上 下
36 / 64

36,まさかの玉の輿。

しおりを挟む


 本当に只のお知り合いなんですね?とローレンが何度も繰り返して聞いてくる。

「しつこいって。そう言ってるでしょ」
「じゃあどうして部屋の外に出ろ等とと言うのですか」
「昔話をするんだから二人の方がいいでしょ」
「陛下に叱られます。叱られるで済んだらまだ良いと思いますが…」

 考えただけでゾッとすると身震いしたローレンには気の毒だが、込み入った話をすることを想定すれば…残念ながら、こちらは引けない。

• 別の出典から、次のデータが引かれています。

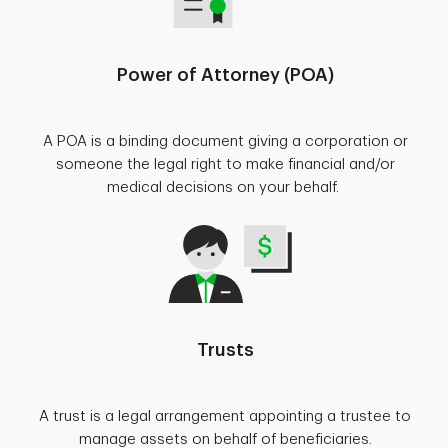
Power of Attorney (POA)
A POA is a binding document giving a corporation or
someone the legal right to make financial and/or
medical decisions on your behalf.
Trusts
A trust is a legal arrangement appointing a trustee to
manage assets on behalf of beneficiaries.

 やがて、侍女がロイスの来室を告げる。その声に心拍数が急上昇してしまった。

「お通しして。…ローレン、早く行って」
「…首が跳ねたら貴方を呪いますからね」

 涙目になりながら出ていったローレンに半笑いになる。そして入れ違うように入ってきたロイスに、レイの表情は固まった。

「王妃様…いや、レイ…」
「……ロイス、兄様…」

 何か言わなければと頭を回転させたレイの思考を停止させたのは、ロイスだった。

「ところでさっきの美しい方のお名前は」
「はい?」
「ほら、先程出ていかれた…」
「え、あ、ローレンですか」
「ローレン……ローレンさん……美しい……」
「えっ?」
「どうやら一目惚れしてしまったようだ……あのような美しい方は今までに見たことない…」

 突然すぎて何を言われているのか分からない。久しぶりに会った兄というものは全くの未知数だ。

「あ、あの、ロイス兄様…?」
「……申し訳ありません、私としたことが…取り乱してしまった…」
「いえ、それは大丈夫ですが…」

 あのローレンに一目惚れ?確かに綺麗な顔立ちだけれど、ローレンは普通にアルファで…。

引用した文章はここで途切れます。